2008-06-17 16:17:37

by Andrew Price

[permalink] [raw]
Subject: BUG: mac80211: Some connections hanging in 2.6.26-rc6...

In the latest Linus kernel some kinds of connections over my wireless
link have been hanging. By this I mean, for example:

$ ssh <somewhere>
[Wait a while]
Connection reset by <somewhere>

This also affects some http requests such as loading slashdot but not
others (perhaps small ones?) such as twitter API http requests. It does
not seem to affect connections to other machines on my LAN, only ones
over the internet.

I've tried tcpdumping to get more info but when I run tcpdump the
connections work again (if a tiny bit slower).

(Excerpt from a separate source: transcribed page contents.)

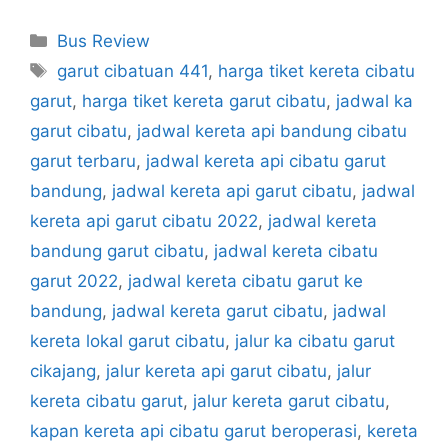
Categories
Bus Review
Tags
garut cibatuan 441
,
harga tiket kereta cibatu
garut
,
harga tiket kereta garut cibatu
,
jadwal ka
garut cibatu
,
jadwal kereta api bandung cibatu
garut terbaru
,
jadwal kereta api cibatu garut
bandung
,
jadwal kereta api garut cibatu
,
jadwal
kereta api garut cibatu 2022
,
jadwal kereta
bandung garut cibatu
,
jadwal kereta cibatu
garut 2022
,
jadwal kereta cibatu garut ke
bandung
,
jadwal kereta garut cibatu
,
jadwal
kereta lokal garut cibatu
,
jalur ka cibatu garut
cikajang
,
jalur kereta api garut cibatu
,
jalur
kereta cibatu garut
,
jalur kereta garut cibatu
,
kapan kereta api cibatu garut beroperasi
,
kereta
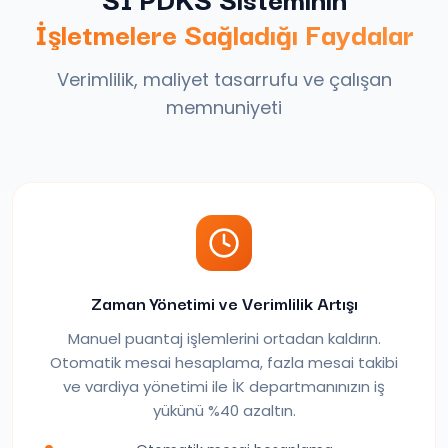
İşletmelere Sağladığı Faydalar
Verimlilik, maliyet tasarrufu ve çalışan
memnuniyeti
Zaman Yönetimi ve Verimlilik Artışı
Manuel puantaj işlemlerini ortadan kaldırın.
Otomatik mesai hesaplama, fazla mesai takibi
ve vardiya yönetimi ile İK departmanınızın iş
yükünü %40 azaltın.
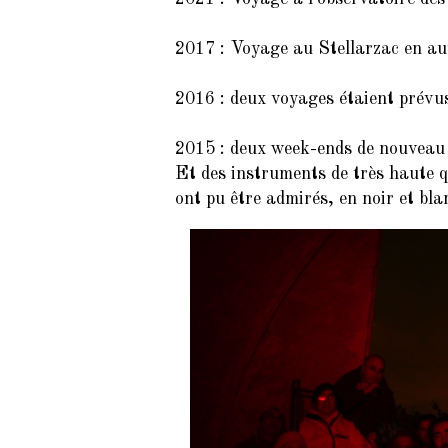
2017 : Voyage au Stellarzac en au
2016 : deux voyages étaient prévu
2015 : deux week-ends de nouveau au
Et des instruments de très haute q
ont pu être admirés, en noir et bl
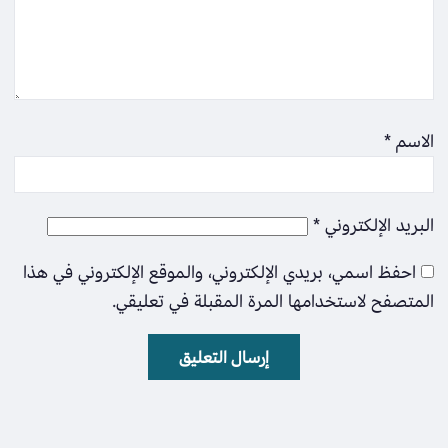
الاسم
*
البريد الإلكتروني
*
احفظ اسمي، بريدي الإلكتروني، والموقع الإلكتروني في هذا
المتصفح لاستخدامها المرة المقبلة في تعليقي.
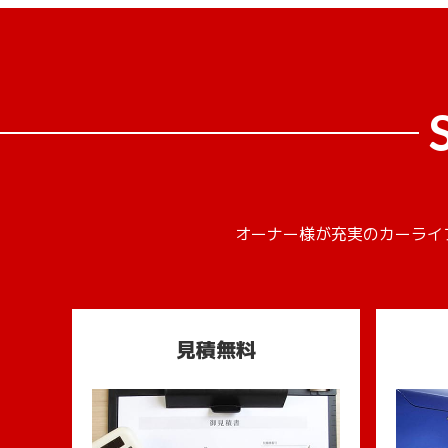
オーナー様が充実のカーライ
見積無料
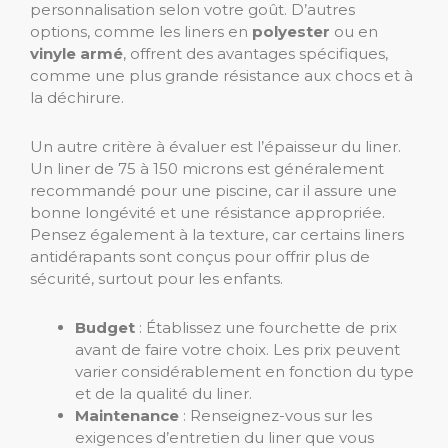
personnalisation selon votre goût. D’autres
options, comme les liners en
polyester
ou en
vinyle armé
, offrent des avantages spécifiques,
comme une plus grande résistance aux chocs et à
la déchirure.
Un autre critère à évaluer est l’épaisseur du liner.
Un liner de 75 à 150 microns est généralement
recommandé pour une piscine, car il assure une
bonne longévité et une résistance appropriée.
Pensez également à la texture, car certains liners
antidérapants sont conçus pour offrir plus de
sécurité, surtout pour les enfants.
Budget
: Établissez une fourchette de prix
avant de faire votre choix. Les prix peuvent
varier considérablement en fonction du type
et de la qualité du liner.
Maintenance
: Renseignez-vous sur les
exigences d’entretien du liner que vous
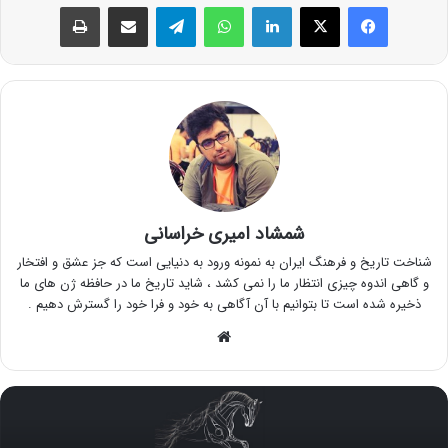
فیس بوک
X
لینکدین
واتس آپ
تلگرام
اشتراک گذاری از طریق ایمیل
چاپ
شمشاد امیری خراسانی
شناخت تاریخ و فرهنگ ایران به نمونه ورود به دنیایی است که جز عشق و افتخار
و گاهی اندوه چیزی انتظار ما را نمی کشد ، شاید تاریخ ما در حافظه ژن های ما
ذخیره شده است تا بتوانیم با آن آگاهی به خود و فرا خود را گسترش دهیم .
وبسایت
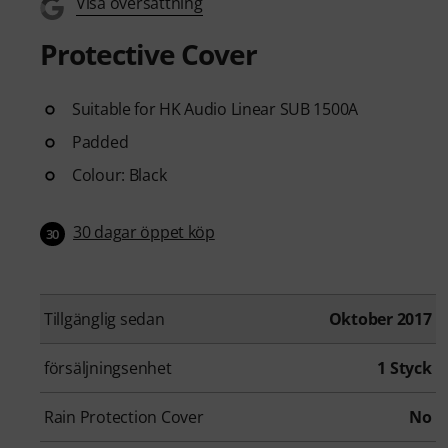
Visa översättning
Protective Cover
Suitable for HK Audio Linear SUB 1500A
Padded
Colour: Black
30 dagar öppet köp
30
Tillgänglig sedan
Oktober 2017
försäljningsenhet
1 Styck
Rain Protection Cover
No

I've bisected this bug down to 608961a5eca8d3c6bd07172febc27b5559408c5d
"mac80211: Use skb_header_cloned() on TX path." and naively reverting
this change seems to make the bug go away.

I'm using the rt2500pci module and wpa supplicant. My setup is:

Laptop -- Wireless AP -- Router -- Cable Modem -- The Internet

and my card is a "RaLink RT2500 802.11g Cardbus/mini-PCI (rev 01)".

Please let me know if you need any more info or if there's a more
focussed test case I could try.

--
Andy Price



2008-06-19 06:50:22

by Johannes Berg

[permalink] [raw]
Subject: Re: BUG: mac80211: Some connections hanging in 2.6.26-rc6...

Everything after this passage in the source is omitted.